SOURCE DATA Start Marker

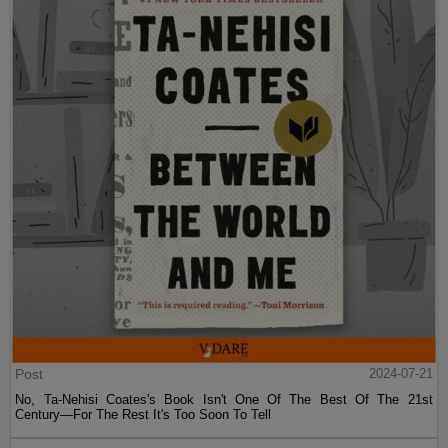
Post
2024-07-21
No, Ta-Nehisi Coates's Book Isn't One Of The Best Of The 21st
Century—For The Rest It's Too Soon To Tell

SOURCE DATA End Marker

* _ASSIGNMENT_:
A verbatim copy of the data, free of pictures, is the expected answer.

* _RESULT FOR THIS EXERCISE_:
Post
2024-07-21
No, Ta-Nehisi Coates's Book Isn't One Of The Best Of The 21st
Century—For The Rest It's Too Soon To Tell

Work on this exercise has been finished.